In 1974, the Department established an undergraduate BSc in Computer Science under the leadership of its founding professor, John Buxton. Alan was a member of the small team of academics who crafted the first computer science curriculum. The team had a range of perspectives on computing—software engineering, logic and foundations, programming principles, and applications. Alan’s interests initially lay in the core software techniques that lay behind the design and implementation of programming languages.

 

In the 1980s, Alan developed research interests in combinatorics and algorithmics, publishing two undergraduate textbooks, Algorithmic Graph Theory in 1985 and Efficient Parallel Algorithms in 1989. Members of the Department co-founded the British Colloquium for Theoretical Computer Science (BCTCS) in 1985, and Alan was the second chairman, from 1992-1998. Over this period, he established research collaborations that played a pivotal role in his subsequent career. They included work on algorithmics with Paul Dunne (a former doctoral student in the Department who was supervised by Professor Mike Paterson) and with Professor Wojciech Rytter of the University of Warsaw.
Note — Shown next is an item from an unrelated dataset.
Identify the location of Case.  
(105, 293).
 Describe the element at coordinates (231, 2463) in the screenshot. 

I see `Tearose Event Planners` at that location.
Another collaboration, on unconventional modes of computation, was with Martyn Amos, who obtained his doctorate on the topic of DNA Computation under Alan's supervision.

 

Alan moved on from the University of Warwick in 1995 to take up professorships at the University of Liverpool (1995-2000) and King's College London (2001-2007). However, he maintained his connections with Warwick University through his honorary professorship. As someone whose association with the University dated from its founding in 1965, Alan was an academic who always took a strong personal interest in the destiny of the University and the achievements of its students. He served for many years as the University's Senior Tutor and was a regular attendee at graduation ceremonies even after he had left the University.